Shrinked QEB#241
Conversation
There was a problem hiding this comment.
Review in the context of .wiki/adr/2026-02-24-shrink-on-rotation.md
TL;DR
The PR matches the ADR overall: Normal/Fixed/Shrunk states in QueryableEncodingBimap, ShrinkState, PostShrinkSnapshotResolver, SymbolSource / IndexWriteContext, ShrinkAwareSnapshotLSS, and the shrink_shard_copier feature flag wired through FreezeAndCopyAddedSeries → FinalizeCopyAndShrink. Test coverage is solid and the style remarks from @cherep58 / @u-veles-a are largely addressed.
Items that anchor to specific lines are moved to inline comments. The non-anchored items are listed below.

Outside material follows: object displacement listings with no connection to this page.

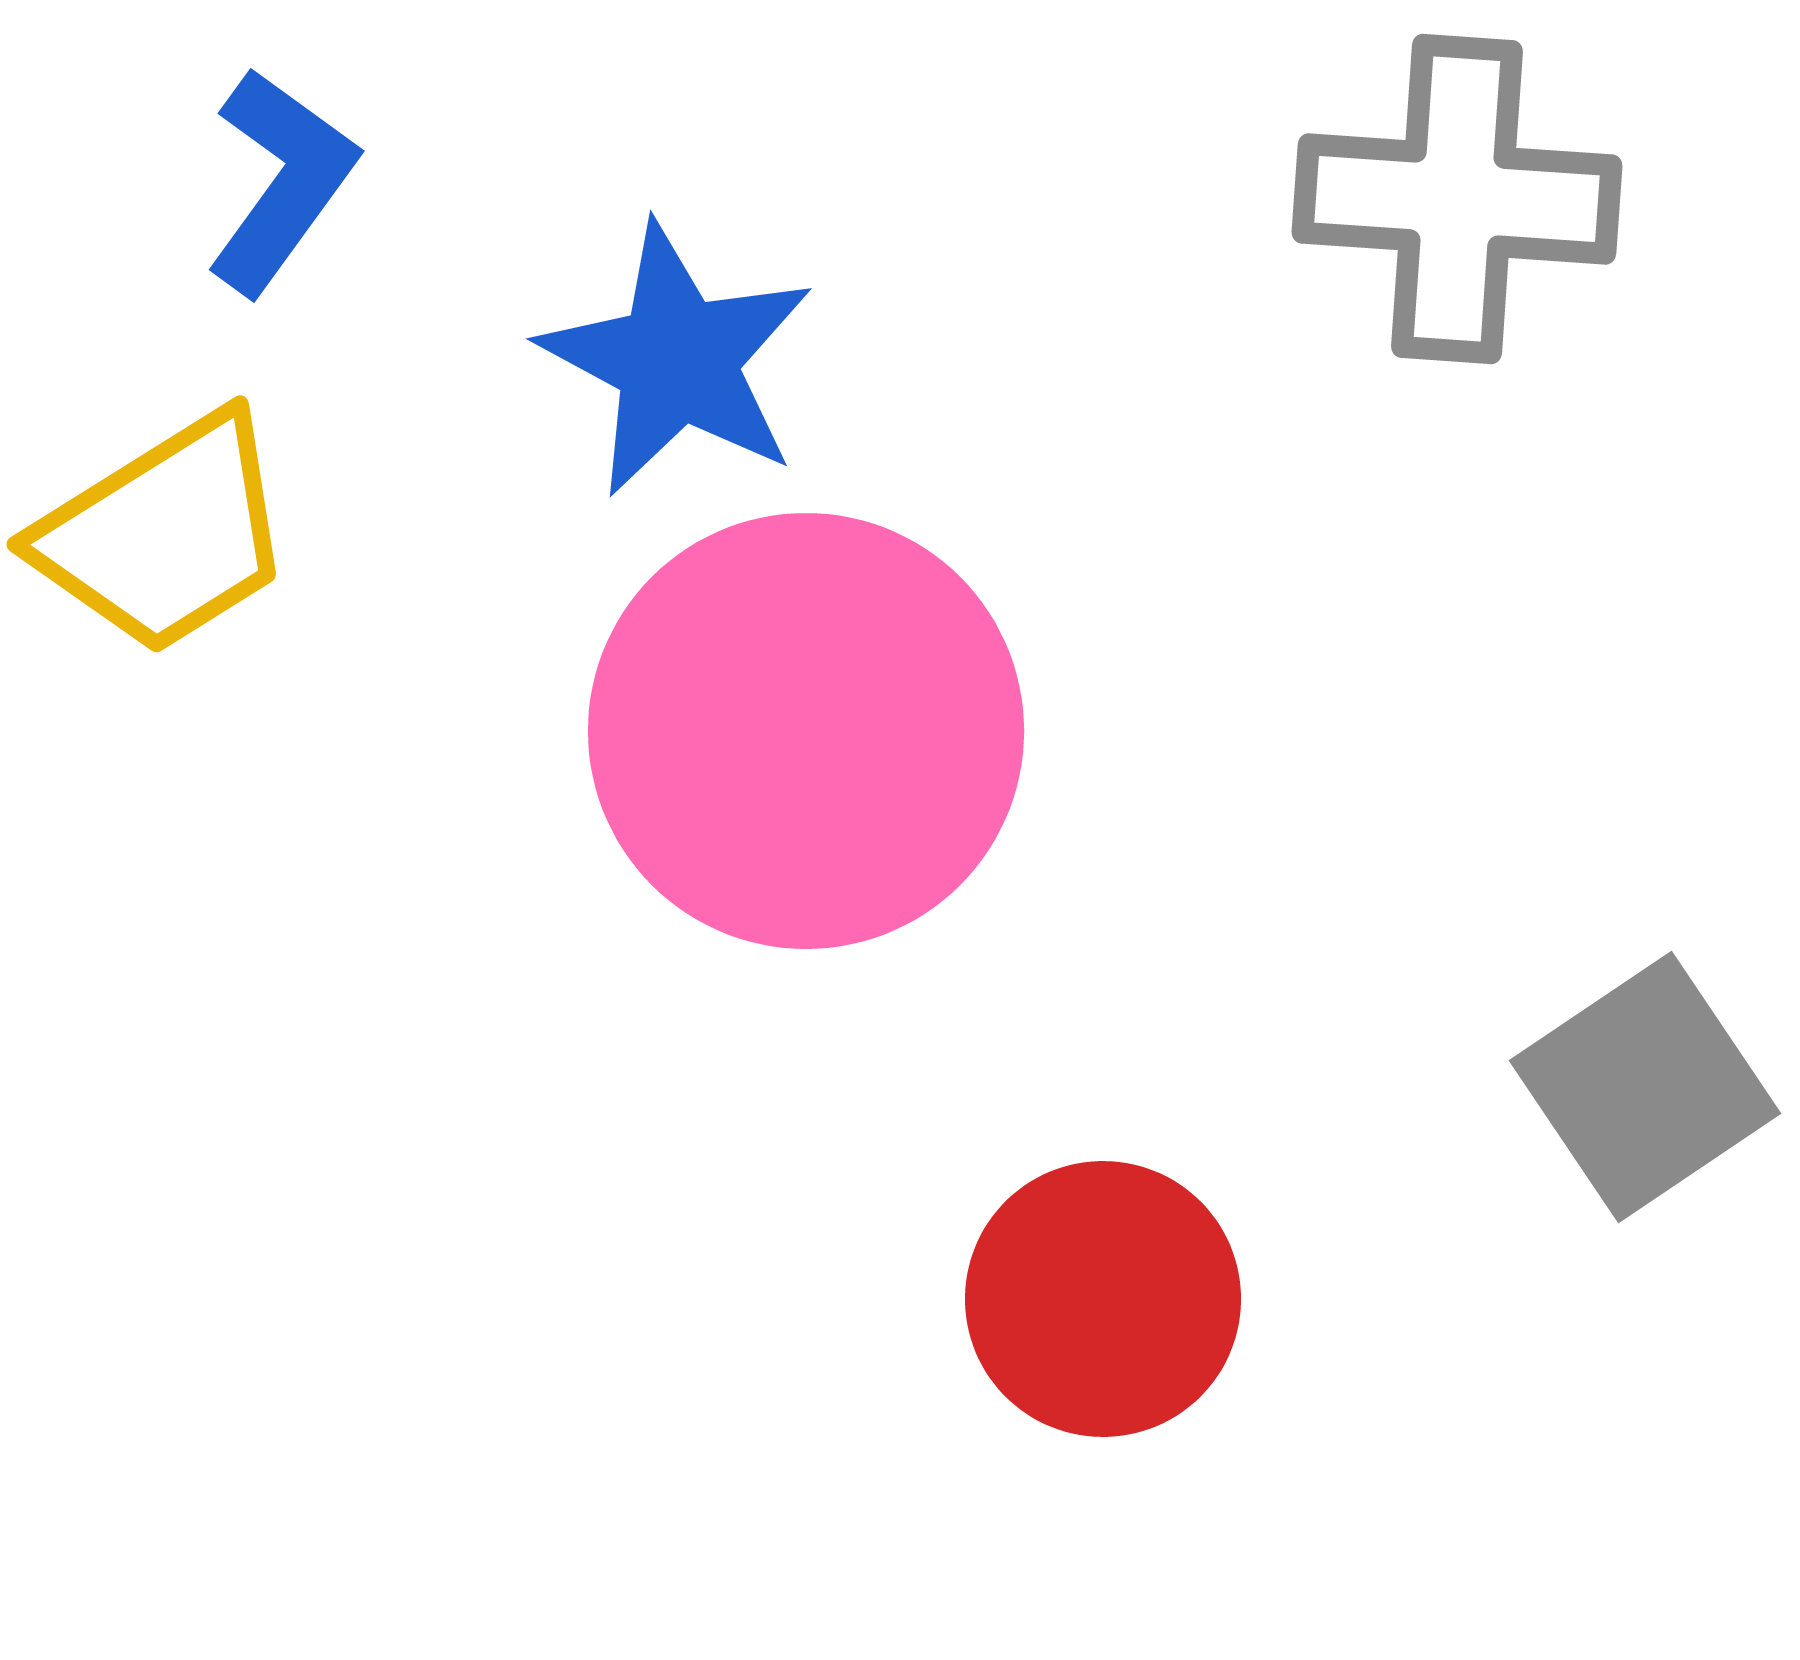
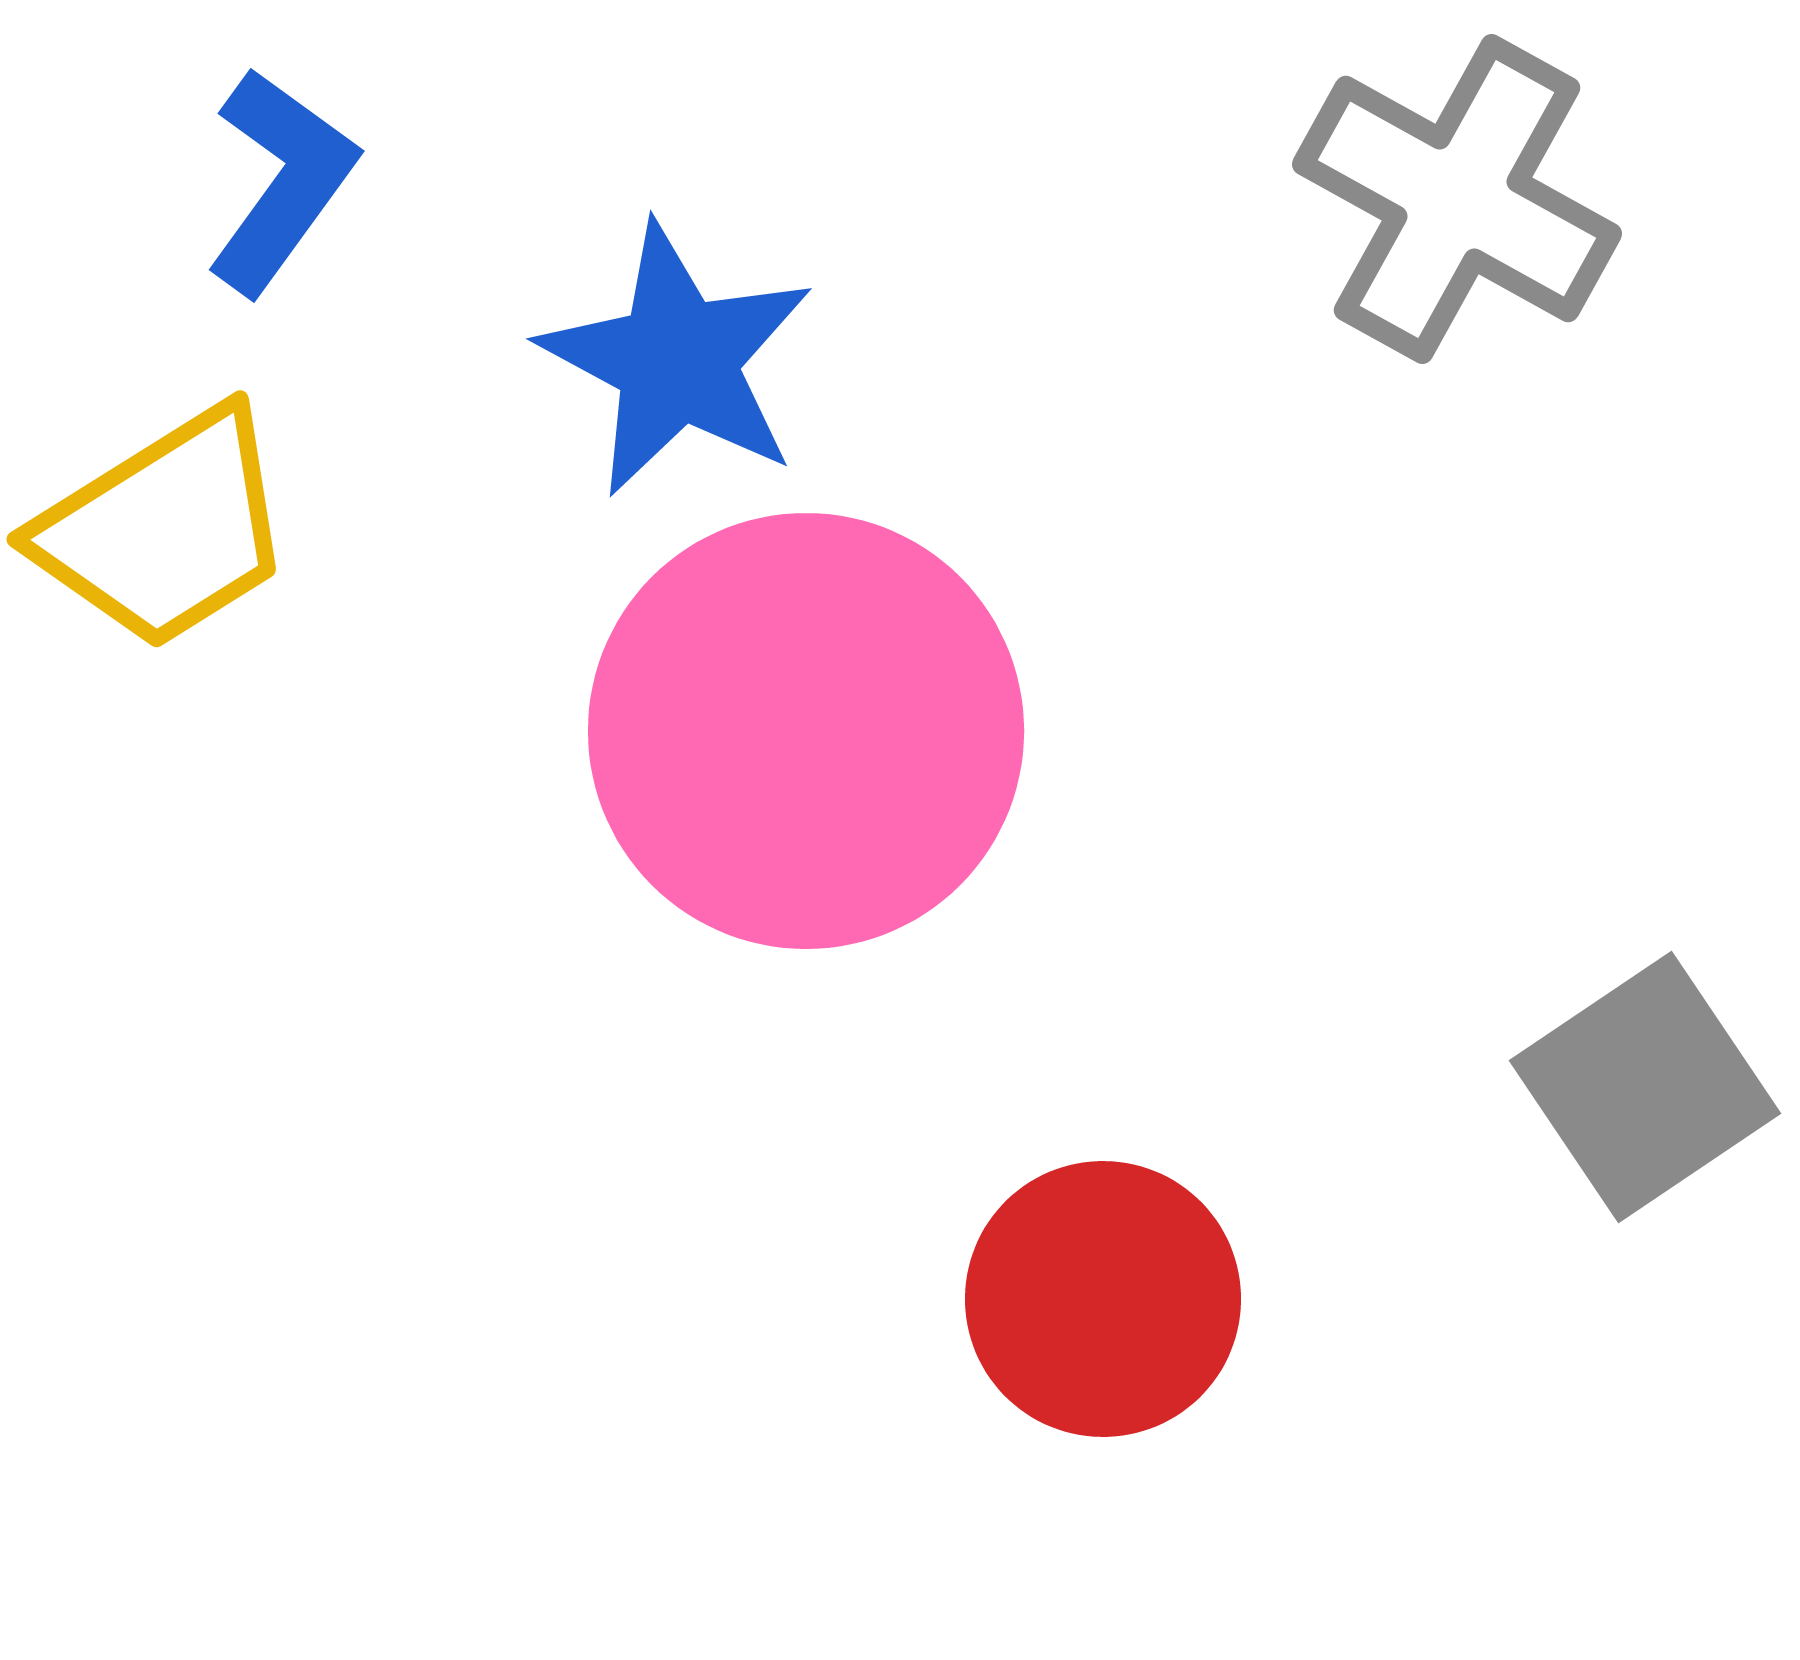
gray cross: rotated 25 degrees clockwise
yellow trapezoid: moved 5 px up
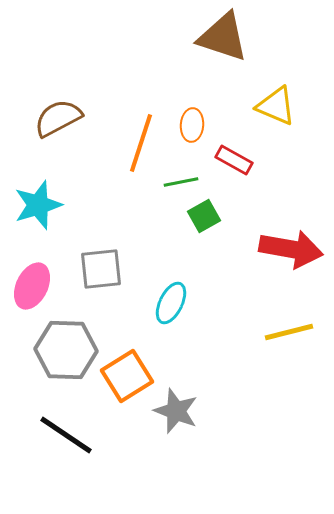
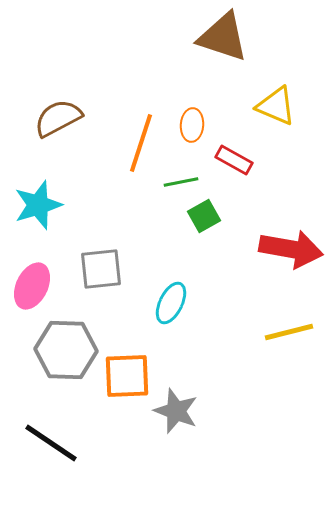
orange square: rotated 30 degrees clockwise
black line: moved 15 px left, 8 px down
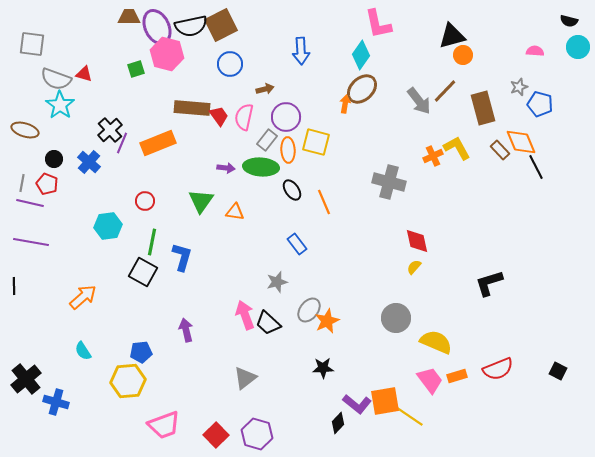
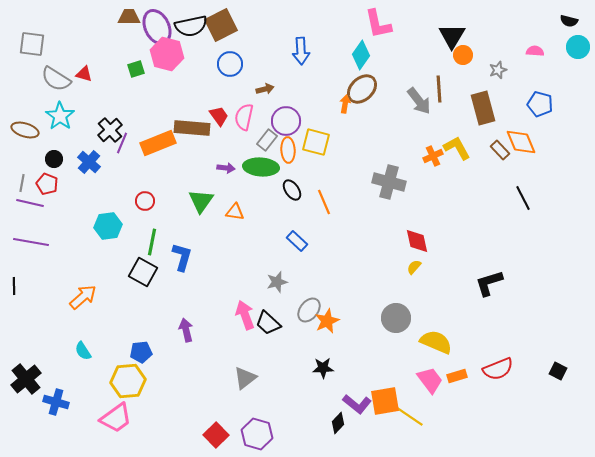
black triangle at (452, 36): rotated 44 degrees counterclockwise
gray semicircle at (56, 79): rotated 12 degrees clockwise
gray star at (519, 87): moved 21 px left, 17 px up
brown line at (445, 91): moved 6 px left, 2 px up; rotated 48 degrees counterclockwise
cyan star at (60, 105): moved 11 px down
brown rectangle at (192, 108): moved 20 px down
purple circle at (286, 117): moved 4 px down
black line at (536, 167): moved 13 px left, 31 px down
blue rectangle at (297, 244): moved 3 px up; rotated 10 degrees counterclockwise
pink trapezoid at (164, 425): moved 48 px left, 7 px up; rotated 16 degrees counterclockwise
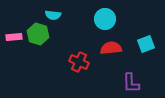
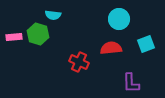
cyan circle: moved 14 px right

2. Stale reverse_index_ / trie_index_ in Fixed / Shrunk → phantom ids in selector results
prune_hidden_series_before_fixed_state cleans up ls_id_hash_set_ and ls_id_set_ only; Querier::query walks reverse_index() / trie_index(). After resolving the empty-LabelSet discussion (see the inline comment on is_hidden_in_fixed_state), this is "correct" in Fixed (labels are real). In Shrunk it relies on the Go layer to drop series with an empty LabelSet.
Decision: accepted as a minor risk and recorded in the ADR. For /api/v1/series the response may include ids of series whose labels are already hidden; for all other endpoints the rows are filtered out by DataStorage and not user-visible.
Action item: add an e2e test that queries the LSS in Shrunk with a matcher hitting both mapped and unmapped ids, demonstrating that an empty LabelSet is filtered correctly on the Go side.
10. is_normal() / is_fixed() contract — externally, Fixed ≡ Normal
After the empty-LabelSet decision (#1), no QEB method branches on is_fixed() (only state-transition asserts); is_normal() is not used in logic at all. Fixed is effectively an internal-only marker meaning "pending_shrink_boundary is set, awaiting finalize_copy_and_shrink".
| Method | Normal | Fixed | Shrunk |
|---|---|---|---|
find / find_or_emplace |
yes | yes (hash-set already pruned, search path identical) | yes |
resolve_impl(id) |
storage_composite(id) |
storage_composite(id) (after #1) |
resolve_shrunk_series |
symbol_source_for_series(id) |
kCurrent |
kCurrent |
kCurrent for id ≥ shift, kSnapshot otherwise |
for_each_snapshot_symbol_id |
no-op | no-op | walks resolver |
Action item — please pick a direction and record it in the ADR:
- (A) Keep the 3-state enum, add a docstring above
enum State/is_fixed(): "Fixed is externally indistinguishable from Normal; it is an internal marker that recordspending_shrink_boundarybetweenset_pending_shrink_boundaryandfinalize_copy_and_shrink." - (B) Replace
enum Statewithbool is_shrunk_+std::optional<uint32_t> pending_shrink_boundary; "Fixed = boundary set && !shrunk" becomes a structural invariant rather than an enum value. - (C) Leave as is without comments (nit — three states were chosen intentionally).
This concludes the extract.